District 6 City Councilman Michael Boylan City Council wants to put the brakes on what some see as a headlong rush to rewrite JEA’s future.
Sixteen companies have submitted bids to buy part or all of JEA, although only a handful of top officials know who those bidders are.
The Jacksonville City Council and Duval County voters will have the final say on any deal to sell the city owned utility.
Boylan told WJCT News he needs a lot more information before he can decide whether or not to privatize JEA.
He is supporting a city audit of the utility’s finances to determine its current worth. He also wants to hire outside legal counsel and other experts to provide perspective and to hold public workshops throughout the fact-finding process.
“This is not acrimonious. I want this to be an information gathering opportunity for the council — not only for the council but obviously for the general public too so they too can be witness to the learning we garner during this time.”

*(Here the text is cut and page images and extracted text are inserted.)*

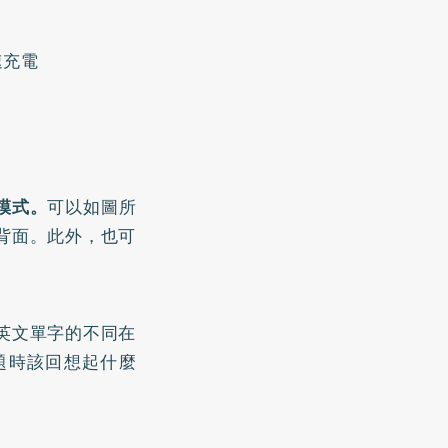
速充電
模式。
可以如圖所
背面。此外，也可
英文單字的不同在
題時該回想起什麼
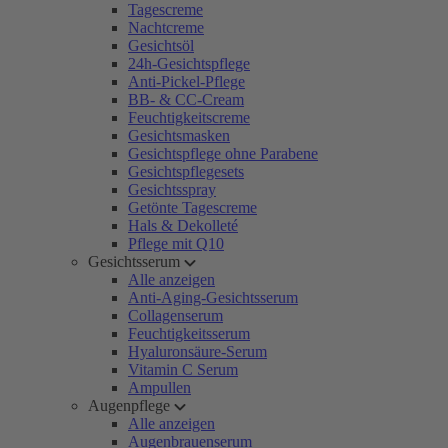
Tagescreme
Nachtcreme
Gesichtsöl
24h-Gesichtspflege
Anti-Pickel-Pflege
BB- & CC-Cream
Feuchtigkeitscreme
Gesichtsmasken
Gesichtspflege ohne Parabene
Gesichtspflegesets
Gesichtsspray
Getönte Tagescreme
Hals & Dekolleté
Pflege mit Q10
Gesichtsserum
Alle anzeigen
Anti-Aging-Gesichtsserum
Collagenserum
Feuchtigkeitsserum
Hyaluronsäure-Serum
Vitamin C Serum
Ampullen
Augenpflege
Alle anzeigen
Augenbrauenserum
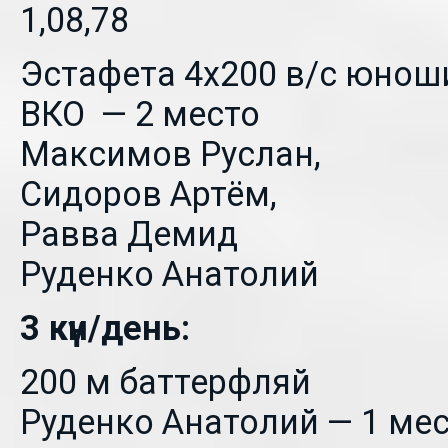
1,08,78
Эстафета 4х200 в/с юнош
ВКО — 2 место
Максимов Руслан,
Сидоров Артём,
Равва Демид
Руденко Анатолий
3 күн/день:
200 м баттерфляй
Руденко Анатолий — 1 мес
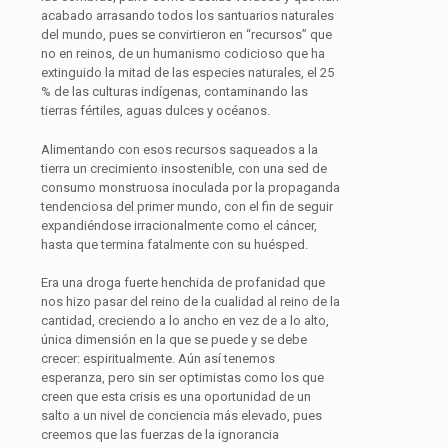
acabado arrasando todos los santuarios naturales
del mundo, pues se convirtieron en “recursos” que
no en reinos, de un humanismo codicioso que ha
extinguido la mitad de las especies naturales, el 25
% de las culturas indígenas, contaminando las
tierras fértiles, aguas dulces y océanos.
Alimentando con esos recursos saqueados a la
tierra un crecimiento insostenible, con una sed de
consumo monstruosa inoculada por la propaganda
tendenciosa del primer mundo, con el fin de seguir
expandiéndose irracionalmente como el cáncer,
hasta que termina fatalmente con su huésped.
Era una droga fuerte henchida de profanidad que
nos hizo pasar del reino de la cualidad al reino de la
cantidad, creciendo a lo ancho en vez de a lo alto,
única dimensión en la que se puede y se debe
crecer: espiritualmente. Aún así tenemos
esperanza, pero sin ser optimistas como los que
creen que esta crisis es una oportunidad de un
salto a un nivel de conciencia más elevado, pues
creemos que las fuerzas de la ignorancia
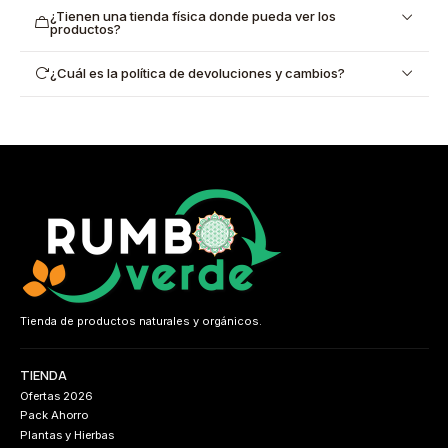
¿Tienen una tienda física donde pueda ver los
productos?
¿Cuál es la política de devoluciones y cambios?
Tienda de productos naturales y orgánicos.
TIENDA
Ofertas 2026
Pack Ahorro
Plantas y Hierbas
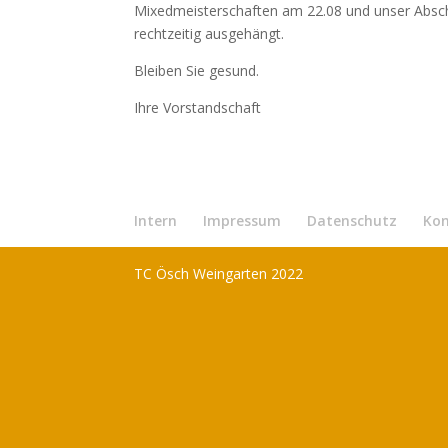
Mixedmeisterschaften am 22.08 und unser Absc
rechtzeitig ausgehängt.
Bleiben Sie gesund.
Ihre Vorstandschaft
Intern
Impressum
Datenschutz
Ko
TC Ösch Weingarten 2022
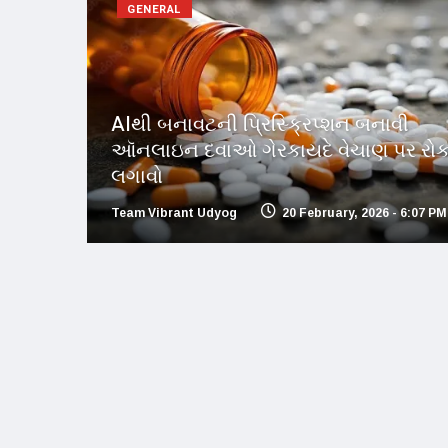
GENERAL
AIથી બનાવટની પ્રિસ્ક્રિપ્શન બનાવી
ઑનલાઇન દવાઓ ગેરકાયદે વેચાણ પર રો
લગાવો
Team Vibrant Udyog
20 February, 2026 - 6:07 PM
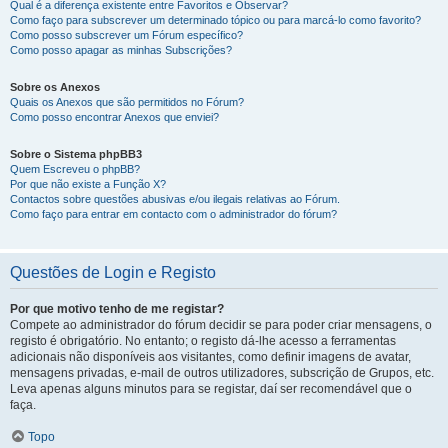
Qual é a diferença existente entre Favoritos e Observar?
Como faço para subscrever um determinado tópico ou para marcá-lo como favorito?
Como posso subscrever um Fórum específico?
Como posso apagar as minhas Subscrições?
Sobre os Anexos
Quais os Anexos que são permitidos no Fórum?
Como posso encontrar Anexos que enviei?
Sobre o Sistema phpBB3
Quem Escreveu o phpBB?
Por que não existe a Função X?
Contactos sobre questões abusivas e/ou ilegais relativas ao Fórum.
Como faço para entrar em contacto com o administrador do fórum?
Questões de Login e Registo
Por que motivo tenho de me registar?
Compete ao administrador do fórum decidir se para poder criar mensagens, o
registo é obrigatório. No entanto; o registo dá-lhe acesso a ferramentas
adicionais não disponíveis aos visitantes, como definir imagens de avatar,
mensagens privadas, e-mail de outros utilizadores, subscrição de Grupos, etc.
Leva apenas alguns minutos para se registar, daí ser recomendável que o
faça.
Topo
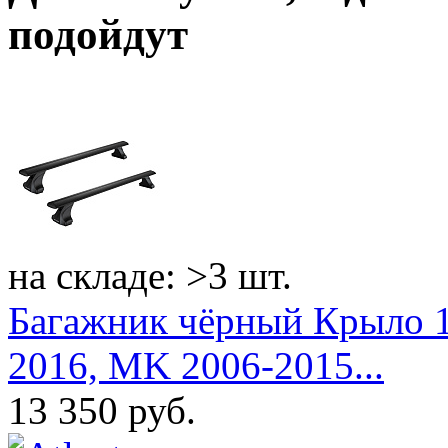
подойдут
на складе: >3 шт.
Багажник чёрный Крыло 1
2016, MK 2006-2015...
13 350
руб.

Boylan said he also wants JEA to be an active participant in the decision making phase.
At-large City Councilman Matt Carlucci also favors hitting the reset button where JEA is concerned.
“We’re playing catch-up right now, [to] tell you the truth. But, you know, when you look at the communications that have gone out, it’s almost like the people receiving those communications, either through the bill — there’s a flier in there. I mean when you read that thing, it makes us sound like they’re just heading to privatization so just get ready. And I don’t think we’re close to making that kind of decision yet.”
Carlucci said while he favors keeping JEA city-owned, he sees the value in gathering as much information as he can about the utility before the privatization issue comes up for a vote.
Editor's Note: An earlier version of this story said Councilman Boylan had proposed the audit. While he supports the audit, Boylan pointed out that the idea didn't originate with him.